[Page-level text extractions]
____

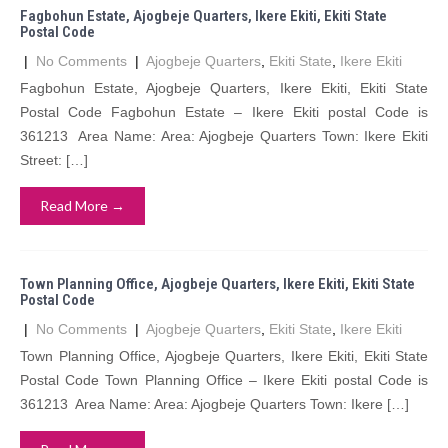
Fagbohun Estate, Ajogbeje Quarters, Ikere Ekiti, Ekiti State
Postal Code
|
No Comments
|
Ajogbeje Quarters
,
Ekiti State
,
Ikere Ekiti
Fagbohun Estate, Ajogbeje Quarters, Ikere Ekiti, Ekiti State
Postal Code Fagbohun Estate – Ikere Ekiti postal Code is
361213 Area Name: Area: Ajogbeje Quarters Town: Ikere Ekiti
Street: […]
Read More →
Town Planning Office, Ajogbeje Quarters, Ikere Ekiti, Ekiti State
Postal Code
|
No Comments
|
Ajogbeje Quarters
,
Ekiti State
,
Ikere Ekiti
Town Planning Office, Ajogbeje Quarters, Ikere Ekiti, Ekiti State
Postal Code Town Planning Office – Ikere Ekiti postal Code is
361213 Area Name: Area: Ajogbeje Quarters Town: Ikere […]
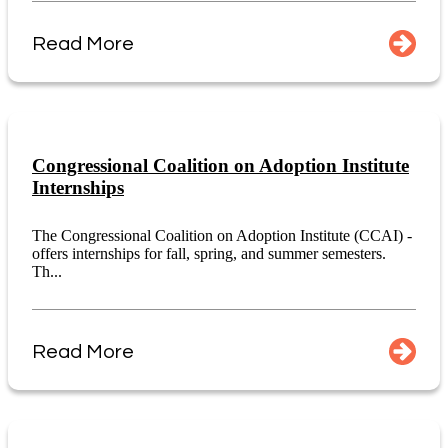
Read More
Congressional Coalition on Adoption Institute
Internships
The Congressional Coalition on Adoption Institute (CCAI) -
offers internships for fall, spring, and summer semesters.
Th...
Read More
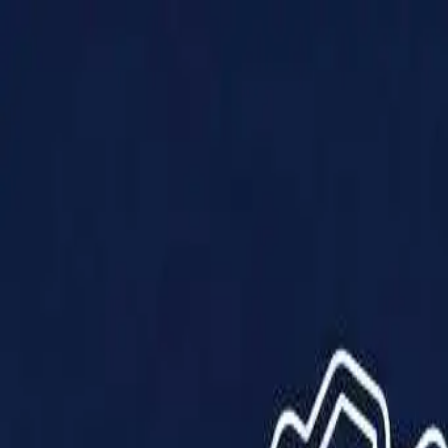
Products
Solutions
Impact
About Us
Resources
Partner With Us
Contact Us
Shop Now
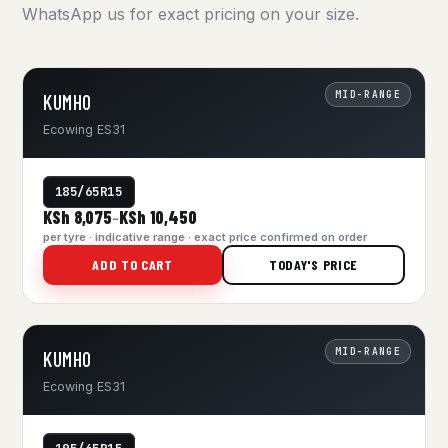
WhatsApp us for exact pricing on your size.
MID-RANGE
KUMHO
Ecowing ES31
185/65R15
KSh 8,075
KSh 10,450
–
per tyre · indicative range · exact price confirmed on order
ADD TO CART
TODAY'S PRICE
MID-RANGE
KUMHO
Ecowing ES31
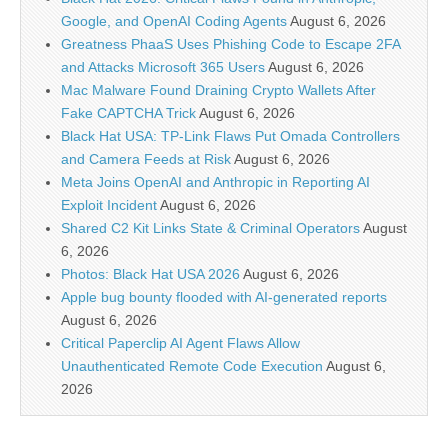
Google, and OpenAI Coding Agents
August 6, 2026
Greatness PhaaS Uses Phishing Code to Escape 2FA
and Attacks Microsoft 365 Users
August 6, 2026
Mac Malware Found Draining Crypto Wallets After
Fake CAPTCHA Trick
August 6, 2026
Black Hat USA: TP-Link Flaws Put Omada Controllers
and Camera Feeds at Risk
August 6, 2026
Meta Joins OpenAI and Anthropic in Reporting AI
Exploit Incident
August 6, 2026
Shared C2 Kit Links State & Criminal Operators
August
6, 2026
Photos: Black Hat USA 2026
August 6, 2026
Apple bug bounty flooded with AI-generated reports
August 6, 2026
Critical Paperclip AI Agent Flaws Allow
Unauthenticated Remote Code Execution
August 6,
2026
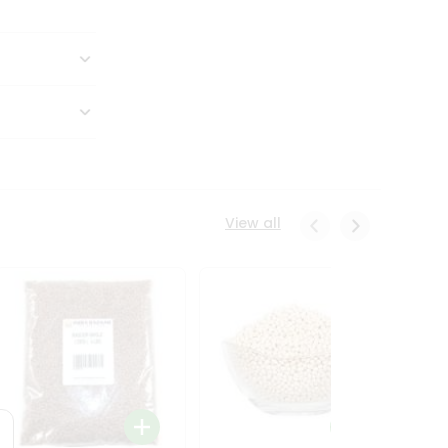
View all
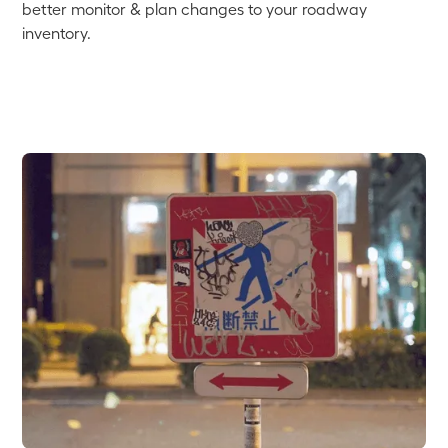
better monitor & plan changes to your roadway
inventory.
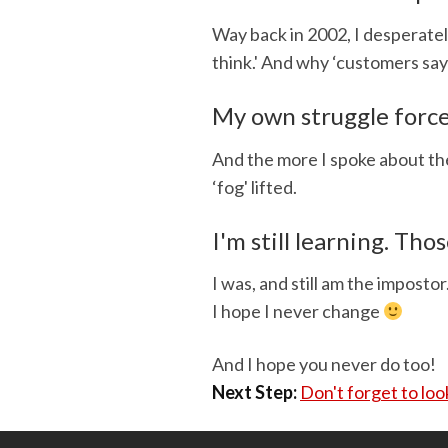
Way back in 2002, I desperate
think.' And why ‘customers say
My own struggle force
And the more I spoke about the
‘fog' lifted.
I'm still learning. Thos
I was, and still am the impostor
I hope I never change
And I hope you never do too!
Next Step:
Don't forget to lo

____

▸ The task
Should a record include a picture, omit it from your copy and return the rest unchanged.

▸ Answer to this exercise
Fagbohun Estate, Ajogbeje Quarters, Ikere Ekiti, Ekiti State
Postal Code
|
No Comments
|
Ajogbeje Quarters
,
Ekiti State
,
Ikere Ekiti
Fagbohun Estate, Ajogbeje Quarters, Ikere Ekiti, Ekiti State
Postal Code Fagbohun Estate – Ikere Ekiti postal Code is
361213 Area Name: Area: Ajogbeje Quarters Town: Ikere Ekiti
Street: […]
Read More →
Town Planning Office, Ajogbeje Quarters, Ikere Ekiti, Ekiti State
Postal Code
|
No Comments
|
Ajogbeje Quarters
,
Ekiti State
,
Ikere Ekiti
Town Planning Office, Ajogbeje Quarters, Ikere Ekiti, Ekiti State
Postal Code Town Planning Office – Ikere Ekiti postal Code is
361213 Area Name: Area: Ajogbeje Quarters Town: Ikere […]
Read More
Congressional Coalition on Adoption Institute
Internships
The Congressional Coalition on Adoption Institute (CCAI) -
offers internships for fall, spring, and summer semesters.
Th...
Read More
Products
Solutions
Impact
About Us
Resources
Partner With Us
Contact Us
Shop Now
WhatsApp us for exact pricing on your size.
MID-RANGE
KUMHO
Ecowing ES31
185/65R15
KSh 8,075
KSh 10,450
–
per tyre · indicative range · exact price confirmed on order
ADD TO CART
TODAY'S PRICE
MID-RANGE
KUMHO
Ecowing ES31
Google, and OpenAI Coding Agents
August 6, 2026
Greatness PhaaS Uses Phishing Code to Escape 2FA
and Attacks Microsoft 365 Users
August 6, 2026
Mac Malware Found Draining Crypto Wallets After
Fake CAPTCHA Trick
August 6, 2026
Black Hat USA: TP-Link Flaws Put Omada Controllers
and Camera Feeds at Risk
August 6, 2026
Meta Joins OpenAI and Anthropic in Reporting AI
Exploit Incident
August 6, 2026
Shared C2 Kit Links State & Criminal Operators
August
6, 2026
Photos: Black Hat USA 2026
August 6, 2026
Apple bug bounty flooded with AI-generated reports
August 6, 2026
Critical Paperclip AI Agent Flaws Allow
Unauthenticated Remote Code Execution
August 6,
2026
View all
better monitor & plan changes to your roadway
inventory.
Way back in 2002, I desperate
think.' And why ‘customers say
My own struggle force
And the more I spoke about the
‘fog' lifted.
I'm still learning. Thos
I was, and still am the impostor
I hope I never change
And I hope you never do too!
Next Step:
Don't forget to lo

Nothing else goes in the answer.